How to Ingest Multiple Tables Efficiently

There are a few important considerations when ingesting many tables:

  • Use one database connection.

  • Avoid loading all tables into memory at once, if possible.

  • Ensure additions are atomic. If anything fails, the final state should be the same as the initial state.

Setup

The input data are in CSV files.

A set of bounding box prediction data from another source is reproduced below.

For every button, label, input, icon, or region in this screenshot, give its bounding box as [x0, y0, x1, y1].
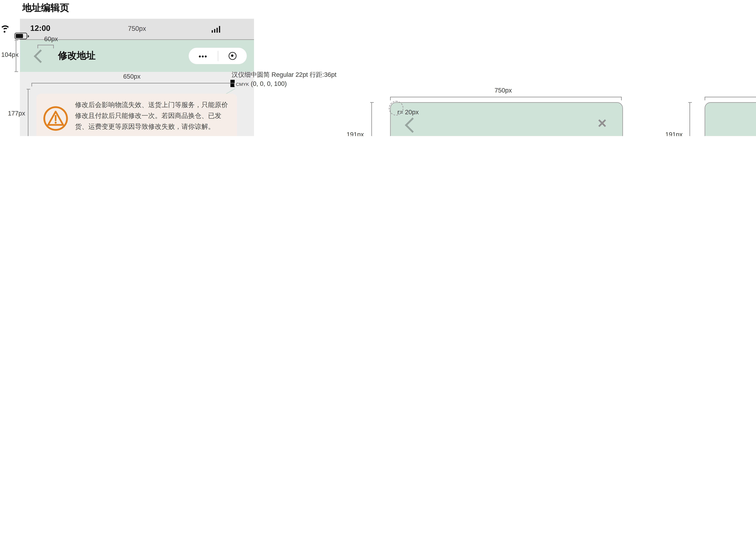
measure-191px-bracket [371, 102, 372, 136]
measure-60px: 60px [44, 35, 58, 42]
right-phone: ✕ 地址变更 设定为默认地址 汉仪正圆 65简 31pt 行距:36pt CMY… [705, 102, 756, 136]
measure-191px-bracket [689, 102, 690, 136]
measure-750px-line [390, 97, 622, 97]
measure-104px-bracket [16, 40, 16, 72]
nav-header: 修改地址 ••• [20, 40, 254, 72]
warning-banner: 修改后会影响物流失效、送货上门等服务，只能原价修改且付款后只能修改一次。若因商品… [36, 94, 237, 136]
measure-650px: 650px [91, 73, 173, 80]
signal-icon [211, 26, 220, 33]
modal-header: ✕ 新增收货地址 [391, 103, 622, 136]
measure-650px-line [31, 83, 235, 83]
warning-text: 修改后会影响物流失效、送货上门等服务，只能原价修改且付款后只能修改一次。若因商品… [75, 100, 231, 132]
back-chevron-icon[interactable] [34, 49, 47, 63]
page-title: 地址编辑页 [22, 2, 69, 15]
nav-title: 修改地址 [58, 50, 96, 62]
miniprogram-capsule[interactable]: ••• [189, 48, 247, 64]
modal-header: ✕ 地址变更 [705, 103, 756, 136]
close-icon[interactable]: ✕ [597, 116, 607, 131]
measure-191px: 191px [347, 131, 364, 136]
design-canvas: 地址编辑页 12:00 750px 修改地址 ••• 60px 104px 汉仪… [0, 0, 756, 136]
more-dots-icon[interactable]: ••• [189, 52, 217, 60]
measure-750px-line [705, 97, 756, 97]
middle-phone: ✕ 新增收货地址 r= 20px 设定为默认地址 汉仪正圆 65简 31pt 行… [390, 102, 623, 136]
measure-177px: 177px [8, 110, 25, 117]
warning-icon [42, 105, 69, 132]
measure-750px: 750px [449, 87, 558, 94]
exit-target-icon[interactable] [218, 52, 247, 60]
wifi-icon [0, 25, 9, 33]
battery-icon [15, 33, 27, 39]
measure-191px: 191px [665, 131, 683, 136]
measure-radius: r= 20px [397, 108, 419, 116]
font-note-regular22: 汉仪细中圆简 Regular 22pt 行距:36pt [232, 71, 336, 79]
color-note-cmyk: CMYK (0, 0, 0, 100) [230, 80, 287, 87]
measure-177px-bracket [28, 89, 28, 136]
back-chevron-icon[interactable] [405, 118, 420, 133]
measure-60px-bracket [37, 45, 54, 45]
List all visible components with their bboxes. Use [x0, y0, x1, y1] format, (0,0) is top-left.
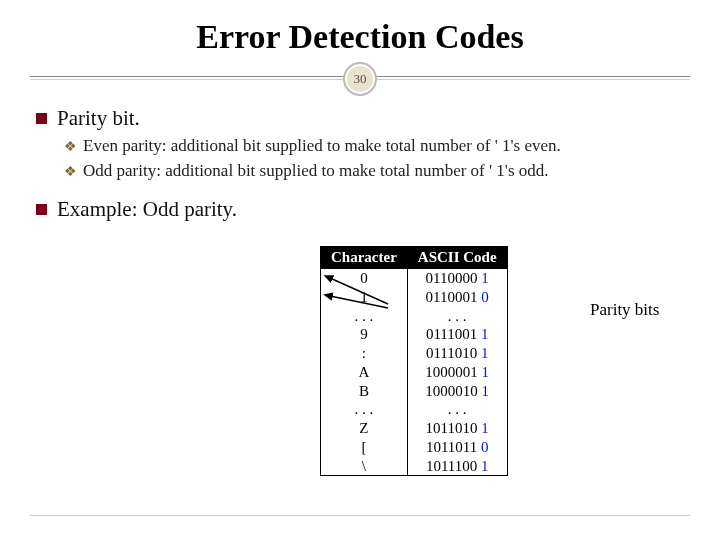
- code-cell: 1011100 1: [407, 457, 507, 476]
- sub-bullet-even: ❖ Even parity: additional bit supplied t…: [64, 135, 684, 158]
- parity-bit: 1: [482, 364, 490, 380]
- table-row: Z1011010 1: [321, 419, 508, 438]
- table-header-ascii: ASCII Code: [407, 247, 507, 269]
- parity-bit: 0: [481, 439, 489, 455]
- table-row: 90111001 1: [321, 325, 508, 344]
- table-row: A1000001 1: [321, 363, 508, 382]
- code-cell: . . .: [407, 400, 507, 419]
- slide-number-badge: 30: [343, 62, 377, 96]
- parity-bit: 1: [482, 383, 490, 399]
- sub-bullet-text: Even parity: additional bit supplied to …: [83, 135, 561, 158]
- bullet-text: Parity bit.: [57, 106, 140, 131]
- char-cell: :: [321, 344, 408, 363]
- code-cell: 1011010 1: [407, 419, 507, 438]
- sub-bullet-odd: ❖ Odd parity: additional bit supplied to…: [64, 160, 684, 183]
- code-cell: 0111001 1: [407, 325, 507, 344]
- char-cell: 9: [321, 325, 408, 344]
- content-area: Parity bit. ❖ Even parity: additional bi…: [30, 106, 690, 222]
- table-row: [1011011 0: [321, 438, 508, 457]
- diamond-bullet-icon: ❖: [64, 163, 77, 180]
- parity-bit: 1: [481, 420, 489, 436]
- parity-bit: 1: [481, 326, 489, 342]
- code-cell: 0111010 1: [407, 344, 507, 363]
- ascii-table-wrap: Character ASCII Code 00110000 110110001 …: [320, 246, 508, 476]
- arrow-annotation: [320, 246, 410, 326]
- code-cell: . . .: [407, 307, 507, 326]
- char-cell: \: [321, 457, 408, 476]
- parity-bit: 1: [481, 458, 489, 474]
- bullet-text: Example: Odd parity.: [57, 197, 237, 222]
- parity-bit: 1: [481, 345, 489, 361]
- table-row: B1000010 1: [321, 382, 508, 401]
- code-cell: 1011011 0: [407, 438, 507, 457]
- char-cell: Z: [321, 419, 408, 438]
- diamond-bullet-icon: ❖: [64, 138, 77, 155]
- svg-line-1: [330, 296, 388, 308]
- bullet-example: Example: Odd parity.: [36, 197, 684, 222]
- square-bullet-icon: [36, 204, 47, 215]
- table-row: \1011100 1: [321, 457, 508, 476]
- parity-bit: 1: [481, 270, 489, 286]
- char-cell: . . .: [321, 400, 408, 419]
- slide: Error Detection Codes 30 Parity bit. ❖ E…: [0, 0, 720, 540]
- code-cell: 1000010 1: [407, 382, 507, 401]
- code-cell: 1000001 1: [407, 363, 507, 382]
- footer-divider: [30, 515, 690, 516]
- bullet-parity-bit: Parity bit.: [36, 106, 684, 131]
- parity-bits-label: Parity bits: [590, 300, 659, 320]
- square-bullet-icon: [36, 113, 47, 124]
- sub-bullets: ❖ Even parity: additional bit supplied t…: [64, 135, 684, 183]
- code-cell: 0110000 1: [407, 269, 507, 288]
- parity-bit: 0: [481, 289, 489, 305]
- sub-bullet-text: Odd parity: additional bit supplied to m…: [83, 160, 549, 183]
- title-divider: 30: [30, 62, 690, 96]
- code-cell: 0110001 0: [407, 288, 507, 307]
- slide-title: Error Detection Codes: [30, 18, 690, 56]
- char-cell: B: [321, 382, 408, 401]
- table-row: . . .. . .: [321, 400, 508, 419]
- table-row: :0111010 1: [321, 344, 508, 363]
- char-cell: A: [321, 363, 408, 382]
- svg-line-0: [330, 278, 388, 304]
- char-cell: [: [321, 438, 408, 457]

Each file contains a timestamp column and one value column per device.

from datetime import datetime, timedelta

import numpy as np
import pandas as pd
from chronify import DatetimeRange, Store, TableSchema, CsvTableSchema

store = Store.create_in_memory_db()
resolution = timedelta(hours=1)
time_config = DatetimeRange(
    time_column="timestamp",
    start=datetime(2020, 1, 1, 0),
    length=8784,
    resolution=timedelta(hours=1),
)
src_schema = CsvTableSchema(
    time_config=time_config,
    column_dtypes=[
        ColumnDType(name="timestamp", dtype=DateTime(timezone=False)),
        ColumnDType(name="device1", dtype=Double()),
        ColumnDType(name="device2", dtype=Double()),
        ColumnDType(name="device3", dtype=Double()),
    ],
    value_columns=["device1", "device2", "device3"],
    pivoted_dimension_name="device",
)
dst_schema = TableSchema(
    name="devices",
    value_column="value",
    time_array_id_columns=["id"],
)

Automated through chronfiy

Chronify will manage the database connection and errors.

store.ingest_from_csvs(
    src_schema,
    dst_schema,
    (
        "/path/to/file1.csv",
        "/path/to/file2.csv",
        "/path/to/file3.csv",
    ),
 )

Self-Managed

Open one connection to the database for the duration of your additions. Handle errors.

with store.engine.connect() as conn:
    try:
        store.ingest_from_csv(src_schema, dst_schema, "/path/to/file1.csv")
        store.ingest_from_csv(src_schema, dst_schema, "/path/to/file2.csv")
        store.ingest_from_csv(src_schema, dst_schema, "/path/to/file3.csv")
    except Exception:
        conn.rollback()